Next Generation Knowledge Mining Technologies


This program develops methods and technologies to extract efficiently meaningful associations/links between entities from free text and data repositories in domain of life science and beyond.

​Associations mining

This project aims at identifying and extracting associations between entities/concepts from disparate resources. It is based on a combination of deep text-mining and deep data-mining from Big Data and based on Big Data analytics infers associations that are not present in any individual information source, enriched concepts and associations and estimates trends. Technical solutions are generic and applicable to different types of data (news, web, social networks, published literature, databases, ...). The trends regarding specific associations, predictions of time development and potential interactions/effects on other associations are estimated. The systems use machine learning models at different stages of information processing. The project contributes partly to the CBRC CCF Flagship Program.

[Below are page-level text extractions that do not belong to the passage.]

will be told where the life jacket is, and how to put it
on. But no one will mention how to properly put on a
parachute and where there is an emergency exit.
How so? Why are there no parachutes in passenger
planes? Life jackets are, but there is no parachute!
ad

Topic-specific knowledgebases on demand

This project aims at combining various resources with different types of information and aims at providing efficient way for finding informati​on of interest with all of its associated concepts. The technical solutions are generic and applicable to many domains beyond life science. This project includes development of platform for generation of "topic-specific biological/biomedical knowledgebases on demand", as well as knowledge exploration systems for biology/biomedical/biotechnology fields. These systems rank the concepts and association of concepts based on various criteria users can select. They also provide a convenient platform for hypotheses generation. Compiled knowledgebases integrate information from a large number of resources such as PubMed, ChEBI, Entrez Gene, GO, KOBAS, KEGG, UniPathways, BioGrid, etc.. This project contributes to the CBRC CCF Flagship Program.

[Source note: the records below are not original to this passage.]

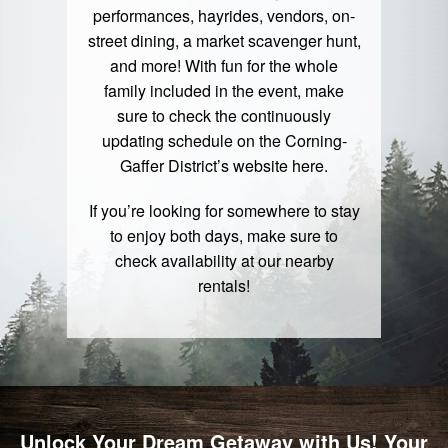
performances, hayrides, vendors, on-
street dining, a market scavenger hunt,
and more! With fun for the whole
family included in the event, make
sure to check the continuously
updating schedule on the Corning-
Gaffer District’s website
here
.
If you’re looking for somewhere to stay
to enjoy both days, make sure to
check availability at our nearby
rentals
!
Unlock Your Dream Getaway with Us! Your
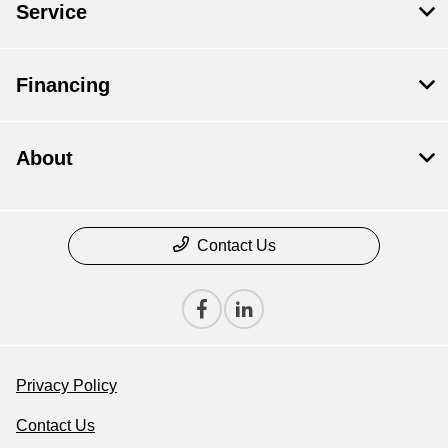
Service
Financing
About
Contact Us
Privacy Policy
Contact Us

Drug repurposing, diagnostic biomarker discovery and text-mining

This project focuses on deriving solutions for health/medical domain for inference of knowledge/information regarding drugs and diagnostic biomarkers not explicitly present in single information source or present in a complex form in free text and data. It is heavily interlinked with the projects on "Associations mining" and "Topic-specific knowledgebases on demand".

Medical informatics

This project integrates methods from ontologies, text-mining, pehnotype characterization and data-mining to provide information that could assist physician in diagnosis and treatment management. It utilizes machine learning models at different stages of information processing.